26 ottobre 2014

Dopo cinquant’anni si cambia “Il Segno”. Tre domande a Francesca Antonini, direttrice della storica galleria romana

 

di

Francesca Antonini, durante l'inaugurazione della mostra di Man Ray
Nella capitale è un’istituzione, fondata da Angelica Savinio (figlia del celebre pittore Alberto) nel 1964 e oggi diretta dalla figlia Francesca Antonini, la galleria “Il Segno” compie 50 anni. Ma da mercoledì 29 ottobre qualcosa cambierà: si festeggeranno i 5 decenni di attività ininterrotta e sempre nella stessa sede, ma dopo questa data lo spazio di via Capo le Case cambierà il nome in Francesca Antonini Arte Contemporanea. Andy Warhol, Roy Lichtenstein, Jasper Jones, Robert Rauchenberg ma anche Dorazio, Scialoja, Novelli, Burri, Fontana, Giacometti, Mambor, Cucchi, Melotti e Picasso sono alcuni dei nomi (oltre 500) che hanno lavorato con la galleria dal ’64, e che oggi hanno un poco ceduto il passo a Botta, Viola, Picozza, Bocchini, Delogu e Pontrelli, solo per citarne alcuni. 
Tutti, però, avranno un posto decisamente “democratico” alla festa: ogni nome sarà scritto sul muro della galleria e la performance ripresa in un video, che sarà proiettato mercoledì. Poi via verso il nuovo corso. Ne abbiamo parlato con la gallerista.
Cinquant’anni e un cambio di nome: qualcuno potrebbe interpretarlo con la voglia di dare un taglio netto al passato, qualcun’altro come un’evoluzione “camaleontica”: d’altronde è insita nella natura la necessità di rinnovarsi. Come vive, e come ha vissuto, questo passaggio?
«Non direi un taglio con il passato, ma piuttosto il compimento di un percorso.
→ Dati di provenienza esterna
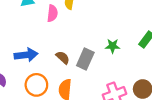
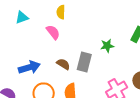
pink semicircle: (52, 13) -> (53, 32), moved, turned -35

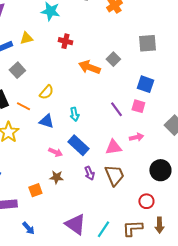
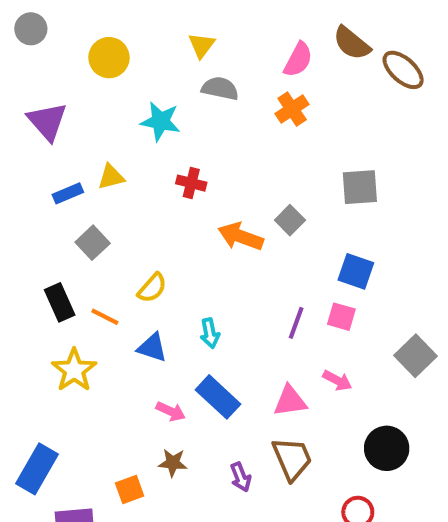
purple line: (116, 109) -> (296, 323), turned 56
pink arrow: (136, 137) -> (337, 380), turned 40
purple arrow: (89, 173) -> (241, 477), moved

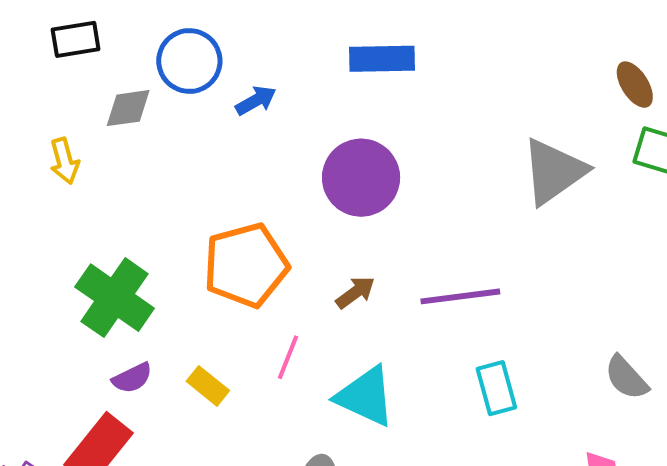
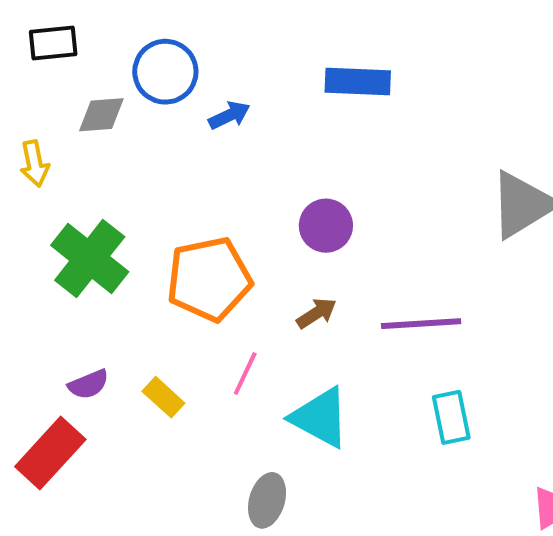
purple circle: (361, 178) -> (326, 226), moved, size x0.7
green cross: (115, 298) -> (90, 258), moved

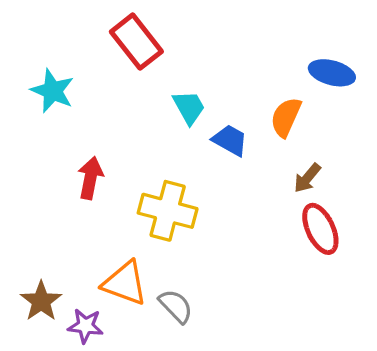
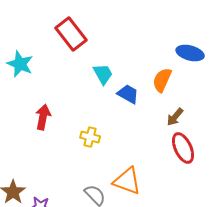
yellow cross: (168, 211) -> (90, 137), size x0.6
orange triangle: (125, 283) -> (127, 181), moved

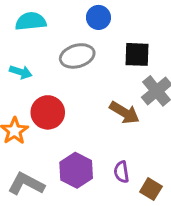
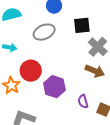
brown arrow: (125, 113) -> (95, 71), moved
purple hexagon: (76, 170) -> (54, 87), moved

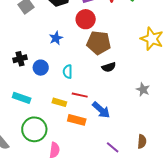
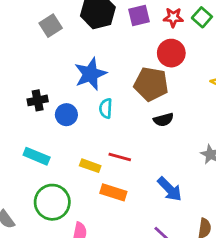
red circle: (86, 19) -> (171, 53), moved
blue star: (56, 38) -> (90, 74), size x1.6
cyan semicircle: (68, 72) -> (106, 108), moved
blue arrow: (101, 110) -> (170, 189), moved

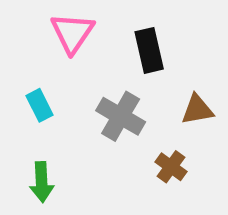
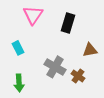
black rectangle: (149, 50) -> (68, 23), turned 30
gray cross: (121, 116) -> (55, 67), moved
Oltre alla necessità di rinnovarsi, Il cambio di nome è anche dovuto alla mia volontà di affrontare fiere intenazionali con giovani artisti contemporanei e spesso, nelle applications viene richiesto l’anno di fondazione della galleria e se sei galleria storica vieni messo nelle sezioni storiche, mentre io lavoro con artisti giovani».
La performance in cui verranno scritti sul muro i nomi dei circa 500 artisti che hanno collaborato con la galleria dal ’64 a oggi è poetica, ma in qualche modo sembra voler fissare un punto: come sarà la futura programmazione? Con quali artisti continuerà l’attività di “Francesca Antonini Arte Contemporanea”?
«Continuerò a portare avanti gli artisti con cui ho cominciato circa 20 anni fa come Gregorio Botta, Alessandra Giovannoni, Paolo Picozza, ma con nuovi inserimenti come Antonello Viola, Francesco Bocchini, Marco Delogu e gli ultimi Enrico Tealdi, Simone Cametti, Guglielmo Castelli. Ho cominciato a collaborare con curatori internazionali come Lorand Hegyi con cui farò una mostra il prossimo maggio con un gruppo di artisti europei. Il prossimo 20 di novembre arriva un nuovo inserimento, ovvero Gioacchino Pontrelli che farà una personale a Roma dopo 10 anni e inaugura il nuovo ciclo della galleria».
Lei è gallerista da vent’anni, e viene da una famiglia che con l’arte ha sempre lavorato. Qual è l’insegnamento più prezioso che ha ricevuto, e c’è un aneddoto che ricorda con affetto di questo lungo periodo di attività al Segno?
«La famiglia è stato sicuramente di grande aiuto e insegnamento, soprattutto per il rispetto e l’amore per l’arte e per gli artisti. A volte è anche stato un peso, ma un dolce peso. Aneddoti ce sono tanti, ma quello che ricordo con più piacere e che mi spinge a continuare con entusiasmo questo lavoro, è il momento in cui di comincia ad allestire le mostre con gli artisti e i curatori, decidere la collocazione delle opere, vedere le mostre che piano, piano prendono forma. Discutere , confrontasi ed emozionarsi fino all’inaugurazione, momento in cui la mostra viene consegnata al pubblico e tutti dobbiamo fare un passo indietro, ma difendendo con le unghie e con i denti l’operato comune».